Most interventions addressed substance use disorders (24.8%, n = 30), infectious diseases (24%, n = 29), psychiatric and behavioral health conditions (21.5%, n = 26), and chronic diseases (19%, n = 23). The most frequently reported evaluation methods included cohort studies (86.8%, n = 105), longitudinal designs (74.4%, n = 90), mixed methods analysis (52.1%, n = 63), surveys (61.2%, n = 74), process evaluation measures (98.3%, n = 119), and provider-level outcome measures (84.3%, n = 102). Few evaluations used experimental designs (1.7%, n = 2), randomization (5.8%, n = 7), or comparison groups (14%, n = 17), indicating limited rigor.
This scoping review demonstrates the need for more rigorous evaluation methods to test the effectiveness of the Project ECHO model at improving outcomes and standardized reporting guidelines to enhance the dissemination of evaluation data from future Project ECHO interventions.

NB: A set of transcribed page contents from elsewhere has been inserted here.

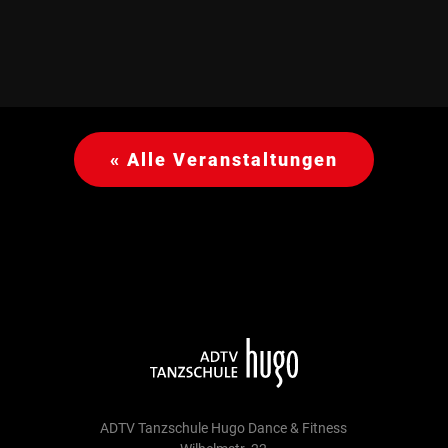
« Alle Veranstaltungen
ADTV Tanzschule Hugo Dance & Fitness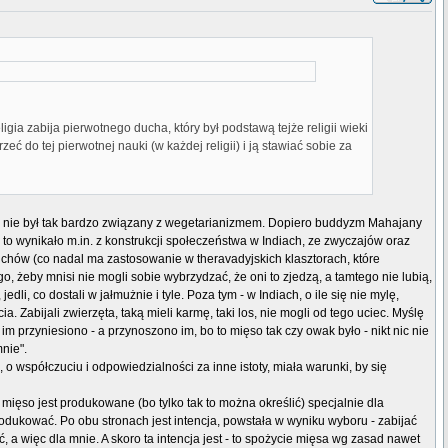
a zabija pierwotnego ducha, który był podstawą tejże religii wieki
eć do tej pierwotnej nauki (w każdej religii) i ją stawiać sobie za
cale nie był tak bardzo związany z wegetarianizmem. Dopiero buddyzm Mahajany
 to wynikało m.in. z konstrukcji społeczeństwa w Indiach, ze zwyczajów oraz
ichów (co nadal ma zastosowanie w theravadyjskich klasztorach, które
go, żeby mnisi nie mogli sobie wybrzydzać, że oni to zjedzą, a tamtego nie lubią,
dli, co dostali w jałmużnie i tyle. Poza tym - w Indiach, o ile się nie mylę,
 Zabijali zwierzęta, taką mieli karmę, taki los, nie mogli od tego uciec. Myślę
 przyniesiono - a przynoszono im, bo to mięso tak czy owak było - nikt nic nie
nie".
o współczuciu i odpowiedzialności za inne istoty, miała warunki, by się
mięso jest produkowane (bo tylko tak to można określić) specjalnie dla
ukować. Po obu stronach jest intencja, powstała w wyniku wyboru - zabijać
ść, a więc dla mnie. A skoro ta intencja jest - to spożycie mięsa wg zasad nawet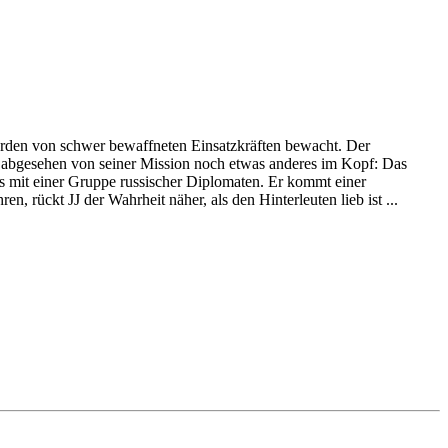
erden von schwer bewaffneten Einsatzkräften bewacht. Der
er abgesehen von seiner Mission noch etwas anderes im Kopf: Das
s mit einer Gruppe russischer Diplomaten. Er kommt einer
 rückt JJ der Wahrheit näher, als den Hinterleuten lieb ist ...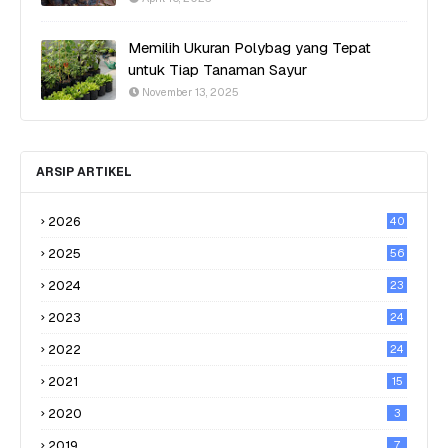
Memilih Ukuran Polybag yang Tepat
untuk Tiap Tanaman Sayur
November 13, 2025
ARSIP ARTIKEL
2026
40
2025
56
2024
23
2023
24
2022
24
2021
15
2020
3
2019
7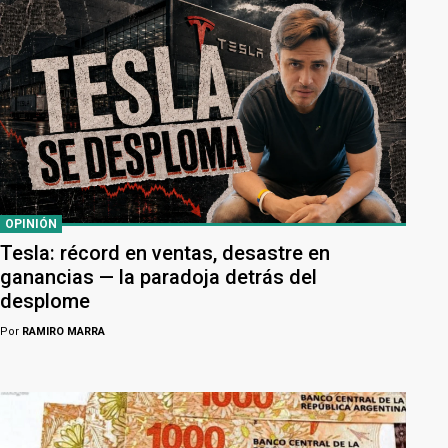
OPINIÓN
Tesla: récord en ventas, desastre en
ganancias — la paradoja detrás del
desplome
Por
RAMIRO MARRA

自2003年创立以来,社区医疗成果推广项目(ECHO)远程教学模式已通过在180多个国家开展干预措施,惠及患者、医疗服务提供者和健康中心,并改善了相关成果。由于2019冠状病毒病大流行以及对远程教育的更高需求,该模式的应用最近有所增加。然而,对用于评估ECHO项目干预措施的方法的研究有限。

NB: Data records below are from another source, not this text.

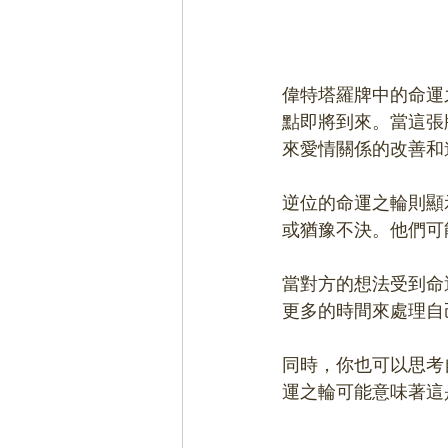
偉特塔羅牌中的命運之輪
點即將到來。當這張
來愛情關係的改善和
逆位的命運之輪則顯
或猶豫不決。他們可
當對方的想法受到命
更多的時間來處理自
同時，你也可以思考
運之輪可能意味著這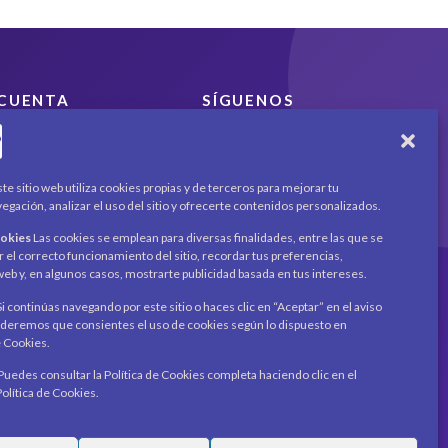
CUENTA
SÍGUENOS
Encuéntranos en redes
Mi cuenta
sociales y mantente al día
Carrito
con novedades y
Productos / Servicios
te sitio web utiliza cookies propias y de terceros para mejorar tu
promociones.
Asociados
egación, analizar el uso del sitio y ofrecerte contenidos personalizados.
Acerca de
Contacto
ookies
Las cookies se emplean para diversas finalidades, entre las que se
Noticias
Recibe novedades y
r el correcto funcionamiento del sitio, recordar tus preferencias,
o web y, en algunos casos, mostrarte publicidad basada en tus intereses.
promociones en tu
correo.
i continúas navegando por este sitio o haces clic en “Aceptar” en el aviso
eremos que consientes el uso de cookies según lo dispuesto en
Suscribirme
e Cookies.
Puedes consultar la Política de Cookies completa haciendo clic en el
Política de Cookies.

我们进行了一项范围综述,以确定用于评估ECHO项目干预措施的结果和实施成功情况的研究方法的范围和类型,并确定未来调查的差距和机会。我们使用阿克斯和奥马利的范围综述框架以及PRISMA-ScR清单,对121篇评估ECHO项目干预措施的文章中的研究设计、时间性、分析方法、数据源以及数据的水平和类型进行了综述。
大多数干预措施涉及物质使用障碍(24.8%,n = 30)、传染病(24%,n = 29)、精神和行为健康状况(21.5%,n = 26)以及慢性病(19%,n = 23)。最常报告的评估方法包括队列研究(86.8%,n = 105)、纵向设计(74.4%,n = 90)、混合方法分析(52.1%,n = 63)、调查(61.2%,n = 74)、过程评估措施(98.3%,n = 119)以及医疗服务提供者层面的结果指标(84.3%,n = 102)。很少有评估使用实验设计(1.7%,n = 2)、随机化(5.8%,n = 7)或对照组(14%,n = 17),这表明严谨性有限。
这项范围综述表明,需要更严谨的评估方法来测试ECHO项目模式在改善结果方面的有效性,以及需要标准化的报告指南来加强未来ECHO项目干预措施评估数据的传播。